AIMS: Acute intermittent porphyria (AIP) is a disorder of the haem biosynthetic pathway caused by mutations in the hydroxymethylbilane synthase (HMBS) gene. Knowledge of the spectrum of mutations present in South Africa is limited. This study presents the molecular profile of 20 South African patients with AIP, and the kinetic analysis of one novel expressed mutated HMBS enzyme and a previously identified mutation at the same position. METHODS: Genomic DNA was isolated from affected probands and selected family members, the HMBS gene amplified and mutations characterised by direct sequencing and restriction enzyme analysis. One of the novel mutations (p.Lys98Glu), a previously characterised mutation at the same position (p.Lys98Arg), and the wild-type enzyme were expressed, purified and subjected to partial kinetic characterisation. RESULTS: Four new mutations, p.Lys98Glu, p.Asp230Aspfs*20, c.161-1G>A and c.422+3_6delAAGT, are described.
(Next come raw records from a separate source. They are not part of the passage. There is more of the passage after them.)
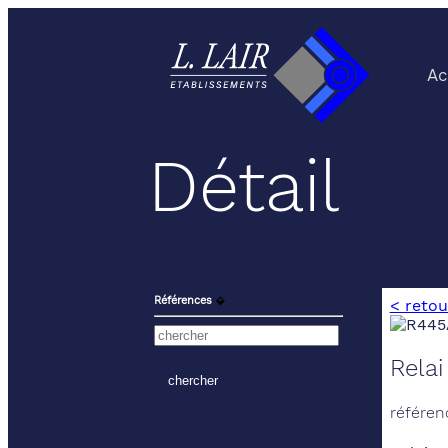
Ac
Détail
Références
⬙
< retou
Relai
référen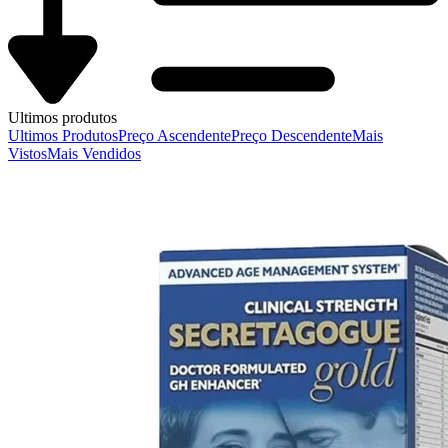
Ultimos produtos
Ultimos Produtos
Preço Ascendente
Preço Descendente
Mais
Vistos
Mais Vendidos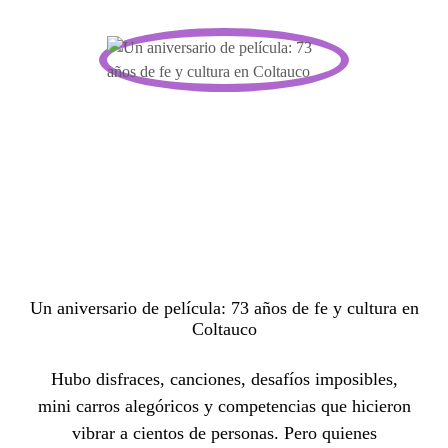
Un aniversario de película: 73 años de fe y cultura en
Coltauco
Hubo disfraces, canciones, desafíos imposibles,
mini carros alegóricos y competencias que hicieron
vibrar a cientos de personas. Pero quienes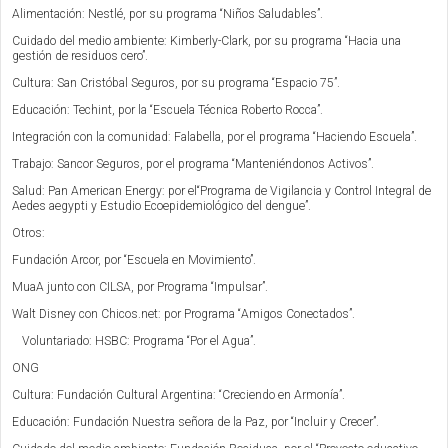
Alimentación: Nestlé, por su programa “Niños Saludables”.
Cuidado del medio ambiente: Kimberly-Clark, por su programa “
Hacia una
gestión de residuos cero”
.
Cultura: San Cristóbal Seguros, por su programa “Espacio 75”.
Educación: Techint, por la “
Escuela Técnica Roberto Rocca”
.
Integración con la comunidad: Falabella, por el programa “Haciendo Escuela”.
Trabajo: Sancor Seguros, por el programa “Manteniéndonos Activos”.
Salud: Pan American Energy:
por el
“Programa de Vigilancia y Control Integral de
Aedes aegypti y Estudio Ecoepidemiológico del dengue”.
Otros:
Fundación Arcor, por
“Escuela en Movimiento”
.
MuaA junto con CILSA, por Programa “Impulsar”.
Walt Disney con Chicos.net: por Programa “
Amigos Conectados”
.
Voluntariado: HSBC:
Programa “Por el Agua”.
ONG
Cultura: Fundación Cultural Argentina: “Creciendo en Armonía”.
Educación: Fundación Nuestra señora de la Paz, por “Incluir y Crecer”.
Seven previously described mutations were found, while four patients revealed no mutations. Mutation analysis of five offspring of one of the probands carrying the p.Trp283X mutation revealed two asymptomatic carriers. Kinetic analysis showed that the p.Lys98Glu mutation results in loss of substrate affinity, whereas the previously described p.Lys98Arg mutation causes the loss of binding between the enzyme and its dipyrromethane cofactor, rendering the enzyme inactive. CONCLUSIONS: This study comprises the most comprehensive characterisation of HMBS gene mutations in patients with AIP in South Africa. The biochemical characterisation of expressed HMBS mutants reveals insight into the mechanism of catalytic activity loss, which may inspire investigation into individualised therapy based on the molecular lesion identified.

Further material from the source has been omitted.